Entropy Coding appears everywhere in modern digital systems. It is a fundamental building block of data compression, and data compression is pretty much needed everywhere, especially for internet, video, audio, communication, etc. Let’s consider the following scenario. You have a stream of English alphabets coming in and you want to store them in the best possible way by consuming the least amount of space. For the sake of discussion, let’s assume that they are all uppercase letters. Bear in mind that you have an empty machine which doesn’t know anything, and it understands only binary symbols i.e. 0 and 1. It will do exactly what you tell it to do, and it will need data in binary format. So what do we do here? One way would be to use numbers to represent these alphabets, right? Since there are 26 alphabets in English, we can convert them to numbers ranging from 0 to 25, and then convert those numbers into binary form. The biggest number, 25, needs 5 bits to be represented in binary form. So considering the worst case scenario, we can say that we need 5 bits to represent every alphabet. If have to store 100 alphabets, we will need 500 bits. But is that the best we can do? Are we perhaps not exploring our data to the fullest possible extent?
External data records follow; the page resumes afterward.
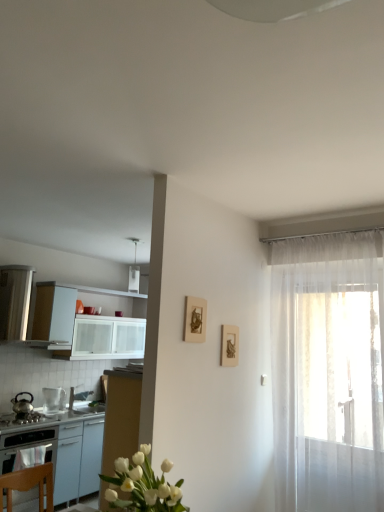 Question: From the image's perspective, is matte gold picture frame at upper center, the second picture frame from the back, above or below wooden picture frame at center-right, placed as the 2th picture frame when sorted from left to right?

Choices:
 (A) below
 (B) above

Answer: (B)

Question: Considering the positions of matte gold picture frame at upper center, the second picture frame from the back, and wooden picture frame at center-right, positioned as the first picture frame in back-to-front order, in the image, is matte gold picture frame at upper center, the second picture frame from the back, wider or thinner than wooden picture frame at center-right, positioned as the first picture frame in back-to-front order,?

Choices:
 (A) thin
 (B) wide

Answer: (B)

Question: Estimate the real-world distances between objects in this image. Which object is closer to the clear glass pitcher at left, which appears as the 2th kitchen appliance when viewed from the left?

Choices:
 (A) wooden picture frame at center-right, positioned as the first picture frame in back-to-front order
 (B) matte gold picture frame at upper center, which is the 1th picture frame in front-to-back order
 (C) white glossy sink at lower left
 (D) translucent white curtain at right
 (E) shiny metallic kettle at left, which ranks as the second kitchen appliance in right-to-left order

Answer: (C)

Question: Estimate the real-world distances between objects in this image. Which object is farther from the translucent white curtain at right?

Choices:
 (A) shiny metallic kettle at left, marked as the 1th kitchen appliance in a left-to-right arrangement
 (B) white glossy sink at lower left
 (C) matte gold picture frame at upper center, arranged as the 2th picture frame when viewed from the right
 (D) wooden picture frame at center-right, which ranks as the first picture frame in right-to-left order
 (E) white glossy cabinet at left

Answer: (A)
**Okay so what was the point of that whole alphabet story?**

The thing about data is that there is always something hidden inside. If we just care to look into it, we will find magical treasures! Coming back to our example, consider the following sequence:

SSCAAACCCKKKKAKKKKKKKKCCCAKKKK

This is a sequence of length 30. If we just naively assume that we need 5 bits to represent every alphabet, we will need 30 x 5 = 150 bits to represent this sequence. Can we do something better? Well, of course we can! The first thing we notice is that we have only 4 distinct alphabets. Let’s assign a number to each of those alphabets:

S - 0 C - 1 A - 2 K - 3

We need only 2 bits to represent the biggest number, 3, in binary form. So even though we need 5 bits to distinctly represent all English alphabets, we just need 2 bits per alphabet here because we don’t need to worry about other alphabets. There’s our first saving! We now only need 30 x 2 = 60 bits to represent that sequence.

**Can we do better?**

So what’s next here? Do you notice anything else? The alphabet ‘K’ appears way more frequently than other characters, where as ‘S’ appears only twice. So may be it’s not optimal to represent both of them using the same number of bits, right? I mean, we can save some bits if we use lesser number of bits to represent ‘K’ and higher numbers of bits to represent ‘S’. But how do we find out that representation? Well, we need to use something called “Huffman Coding” for that. I won’t be discussing the implementation of details here. But if we apply Huffman Coding here, you will find out that we can have the following representation:

S = 000 (3 bits) A = 001 (3 bits) C = 01 (2 bits) K = 1 (1 bit)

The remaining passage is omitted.